'''

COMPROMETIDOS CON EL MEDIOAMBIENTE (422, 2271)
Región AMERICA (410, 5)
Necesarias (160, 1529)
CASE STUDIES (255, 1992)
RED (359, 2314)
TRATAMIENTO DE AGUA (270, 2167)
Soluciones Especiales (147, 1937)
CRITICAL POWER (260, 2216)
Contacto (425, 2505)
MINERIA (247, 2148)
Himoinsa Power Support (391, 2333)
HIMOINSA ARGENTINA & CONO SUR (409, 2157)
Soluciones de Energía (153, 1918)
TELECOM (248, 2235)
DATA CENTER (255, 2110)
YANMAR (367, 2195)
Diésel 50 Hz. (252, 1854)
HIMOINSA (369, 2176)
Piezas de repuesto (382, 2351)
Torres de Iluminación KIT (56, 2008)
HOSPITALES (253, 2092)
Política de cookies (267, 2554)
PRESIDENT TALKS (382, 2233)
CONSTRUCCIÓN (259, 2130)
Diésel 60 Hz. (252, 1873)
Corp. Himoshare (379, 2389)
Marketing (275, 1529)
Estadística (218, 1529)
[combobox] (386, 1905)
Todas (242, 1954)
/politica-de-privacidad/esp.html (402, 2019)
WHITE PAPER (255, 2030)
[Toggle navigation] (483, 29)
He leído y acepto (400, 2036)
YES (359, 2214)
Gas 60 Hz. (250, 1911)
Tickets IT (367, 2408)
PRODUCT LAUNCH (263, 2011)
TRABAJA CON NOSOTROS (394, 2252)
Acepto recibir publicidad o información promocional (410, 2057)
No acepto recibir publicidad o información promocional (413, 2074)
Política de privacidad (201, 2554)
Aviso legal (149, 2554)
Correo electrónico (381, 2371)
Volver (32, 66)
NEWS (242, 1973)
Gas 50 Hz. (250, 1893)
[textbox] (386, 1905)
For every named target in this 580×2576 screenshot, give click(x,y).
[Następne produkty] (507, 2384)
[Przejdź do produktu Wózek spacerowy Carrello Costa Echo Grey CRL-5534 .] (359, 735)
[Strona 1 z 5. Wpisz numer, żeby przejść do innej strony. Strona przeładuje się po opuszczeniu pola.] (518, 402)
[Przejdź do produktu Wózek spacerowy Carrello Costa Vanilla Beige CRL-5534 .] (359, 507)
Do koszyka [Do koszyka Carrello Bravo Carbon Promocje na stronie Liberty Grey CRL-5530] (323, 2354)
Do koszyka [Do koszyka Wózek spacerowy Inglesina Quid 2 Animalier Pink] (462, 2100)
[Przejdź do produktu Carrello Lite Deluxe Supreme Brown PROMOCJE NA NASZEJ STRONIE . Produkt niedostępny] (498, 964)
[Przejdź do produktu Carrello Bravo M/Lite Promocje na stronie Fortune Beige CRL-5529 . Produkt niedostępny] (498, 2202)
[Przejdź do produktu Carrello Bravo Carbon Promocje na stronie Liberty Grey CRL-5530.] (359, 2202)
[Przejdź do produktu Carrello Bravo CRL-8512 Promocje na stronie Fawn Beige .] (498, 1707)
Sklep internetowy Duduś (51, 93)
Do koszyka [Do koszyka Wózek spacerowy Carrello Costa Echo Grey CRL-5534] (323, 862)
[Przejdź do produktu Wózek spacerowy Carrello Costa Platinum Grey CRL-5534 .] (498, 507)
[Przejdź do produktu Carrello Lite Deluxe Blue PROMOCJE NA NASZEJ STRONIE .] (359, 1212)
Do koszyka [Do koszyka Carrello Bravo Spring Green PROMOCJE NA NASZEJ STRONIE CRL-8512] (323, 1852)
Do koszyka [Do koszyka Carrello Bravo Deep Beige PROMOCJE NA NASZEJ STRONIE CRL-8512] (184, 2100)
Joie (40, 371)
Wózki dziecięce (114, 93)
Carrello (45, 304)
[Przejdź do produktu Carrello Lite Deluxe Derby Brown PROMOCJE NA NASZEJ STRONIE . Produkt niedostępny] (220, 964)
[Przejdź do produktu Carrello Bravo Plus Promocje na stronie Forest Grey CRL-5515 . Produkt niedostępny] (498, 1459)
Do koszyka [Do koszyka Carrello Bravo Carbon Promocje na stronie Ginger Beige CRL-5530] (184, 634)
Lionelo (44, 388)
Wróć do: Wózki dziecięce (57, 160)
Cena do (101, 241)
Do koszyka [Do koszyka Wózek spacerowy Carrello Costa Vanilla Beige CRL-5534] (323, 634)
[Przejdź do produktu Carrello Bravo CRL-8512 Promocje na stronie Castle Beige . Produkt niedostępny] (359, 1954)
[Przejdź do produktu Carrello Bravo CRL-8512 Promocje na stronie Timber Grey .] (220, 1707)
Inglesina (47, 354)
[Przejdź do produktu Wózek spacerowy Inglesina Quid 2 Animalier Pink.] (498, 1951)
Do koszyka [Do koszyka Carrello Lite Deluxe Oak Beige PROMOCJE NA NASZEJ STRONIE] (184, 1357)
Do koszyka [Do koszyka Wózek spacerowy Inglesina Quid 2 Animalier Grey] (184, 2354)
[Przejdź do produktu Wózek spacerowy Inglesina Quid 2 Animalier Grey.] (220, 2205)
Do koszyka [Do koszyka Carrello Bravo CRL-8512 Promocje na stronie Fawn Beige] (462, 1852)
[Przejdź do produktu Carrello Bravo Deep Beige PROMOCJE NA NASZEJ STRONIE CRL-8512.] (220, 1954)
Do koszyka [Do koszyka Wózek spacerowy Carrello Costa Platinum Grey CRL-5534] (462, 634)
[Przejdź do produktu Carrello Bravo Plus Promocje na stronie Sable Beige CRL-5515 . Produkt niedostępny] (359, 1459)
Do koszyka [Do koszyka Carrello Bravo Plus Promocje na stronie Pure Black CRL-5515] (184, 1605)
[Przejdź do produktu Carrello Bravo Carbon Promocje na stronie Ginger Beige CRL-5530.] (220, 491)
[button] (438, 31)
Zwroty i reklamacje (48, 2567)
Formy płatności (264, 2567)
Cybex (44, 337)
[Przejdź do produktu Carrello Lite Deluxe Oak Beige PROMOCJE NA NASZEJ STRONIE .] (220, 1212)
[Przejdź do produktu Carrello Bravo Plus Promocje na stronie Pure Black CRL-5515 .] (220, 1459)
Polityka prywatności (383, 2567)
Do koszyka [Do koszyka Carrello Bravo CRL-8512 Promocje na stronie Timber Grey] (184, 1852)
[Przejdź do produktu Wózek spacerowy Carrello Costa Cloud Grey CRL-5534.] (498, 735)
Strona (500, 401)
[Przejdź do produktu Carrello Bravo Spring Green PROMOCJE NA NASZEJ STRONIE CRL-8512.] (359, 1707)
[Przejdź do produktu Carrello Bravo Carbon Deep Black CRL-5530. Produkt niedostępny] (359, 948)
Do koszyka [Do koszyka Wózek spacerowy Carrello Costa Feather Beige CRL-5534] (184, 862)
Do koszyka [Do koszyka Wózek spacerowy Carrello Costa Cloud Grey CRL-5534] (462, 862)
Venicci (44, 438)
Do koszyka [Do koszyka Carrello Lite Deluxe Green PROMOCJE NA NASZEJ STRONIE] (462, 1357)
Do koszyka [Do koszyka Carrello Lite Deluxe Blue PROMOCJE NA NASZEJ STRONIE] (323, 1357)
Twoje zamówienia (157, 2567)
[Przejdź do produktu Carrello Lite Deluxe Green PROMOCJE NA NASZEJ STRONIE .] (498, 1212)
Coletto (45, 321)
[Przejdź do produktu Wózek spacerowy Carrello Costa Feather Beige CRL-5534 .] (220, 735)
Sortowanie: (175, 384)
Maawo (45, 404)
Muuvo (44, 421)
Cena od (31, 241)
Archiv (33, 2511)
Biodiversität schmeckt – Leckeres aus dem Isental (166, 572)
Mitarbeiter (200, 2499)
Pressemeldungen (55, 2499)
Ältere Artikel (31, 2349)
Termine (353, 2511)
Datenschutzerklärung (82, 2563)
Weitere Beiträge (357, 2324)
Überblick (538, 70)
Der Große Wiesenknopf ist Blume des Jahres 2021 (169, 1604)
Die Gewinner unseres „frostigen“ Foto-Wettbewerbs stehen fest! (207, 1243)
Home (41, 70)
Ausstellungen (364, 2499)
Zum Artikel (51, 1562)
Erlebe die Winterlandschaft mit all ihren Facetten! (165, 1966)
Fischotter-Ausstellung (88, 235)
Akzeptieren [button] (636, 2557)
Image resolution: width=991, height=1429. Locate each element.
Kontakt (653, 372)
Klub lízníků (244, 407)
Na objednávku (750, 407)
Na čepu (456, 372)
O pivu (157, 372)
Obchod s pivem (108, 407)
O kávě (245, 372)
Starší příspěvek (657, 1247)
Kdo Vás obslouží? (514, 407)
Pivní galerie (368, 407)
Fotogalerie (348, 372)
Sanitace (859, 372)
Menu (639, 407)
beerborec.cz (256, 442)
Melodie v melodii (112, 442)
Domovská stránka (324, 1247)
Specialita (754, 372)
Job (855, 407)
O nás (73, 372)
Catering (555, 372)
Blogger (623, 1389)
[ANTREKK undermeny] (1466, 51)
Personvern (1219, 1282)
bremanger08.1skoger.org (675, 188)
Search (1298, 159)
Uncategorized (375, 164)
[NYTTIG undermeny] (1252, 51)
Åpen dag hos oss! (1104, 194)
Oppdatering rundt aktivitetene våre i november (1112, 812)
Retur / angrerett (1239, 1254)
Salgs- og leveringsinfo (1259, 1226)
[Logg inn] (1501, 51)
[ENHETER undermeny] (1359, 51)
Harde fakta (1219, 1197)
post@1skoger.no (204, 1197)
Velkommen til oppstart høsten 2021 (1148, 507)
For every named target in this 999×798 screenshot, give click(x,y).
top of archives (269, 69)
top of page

'''

• **Exercise objective**:
All lines from the beginning of the material above through the one with "Volver (32, 66)" need to be returned exactly; please return those and only those.

• **Answer area**:
COMPROMETIDOS CON EL MEDIOAMBIENTE (422, 2271)
Región AMERICA (410, 5)
Necesarias (160, 1529)
CASE STUDIES (255, 1992)
RED (359, 2314)
TRATAMIENTO DE AGUA (270, 2167)
Soluciones Especiales (147, 1937)
CRITICAL POWER (260, 2216)
Contacto (425, 2505)
MINERIA (247, 2148)
Himoinsa Power Support (391, 2333)
HIMOINSA ARGENTINA & CONO SUR (409, 2157)
Soluciones de Energía (153, 1918)
TELECOM (248, 2235)
DATA CENTER (255, 2110)
YANMAR (367, 2195)
Diésel 50 Hz. (252, 1854)
HIMOINSA (369, 2176)
Piezas de repuesto (382, 2351)
Torres de Iluminación KIT (56, 2008)
HOSPITALES (253, 2092)
Política de cookies (267, 2554)
PRESIDENT TALKS (382, 2233)
CONSTRUCCIÓN (259, 2130)
Diésel 60 Hz. (252, 1873)
Corp. Himoshare (379, 2389)
Marketing (275, 1529)
Estadística (218, 1529)
[combobox] (386, 1905)
Todas (242, 1954)
/politica-de-privacidad/esp.html (402, 2019)
WHITE PAPER (255, 2030)
[Toggle navigation] (483, 29)
He leído y acepto (400, 2036)
YES (359, 2214)
Gas 60 Hz. (250, 1911)
Tickets IT (367, 2408)
PRODUCT LAUNCH (263, 2011)
TRABAJA CON NOSOTROS (394, 2252)
Acepto recibir publicidad o información promocional (410, 2057)
No acepto recibir publicidad o información promocional (413, 2074)
Política de privacidad (201, 2554)
Aviso legal (149, 2554)
Correo electrónico (381, 2371)
Volver (32, 66)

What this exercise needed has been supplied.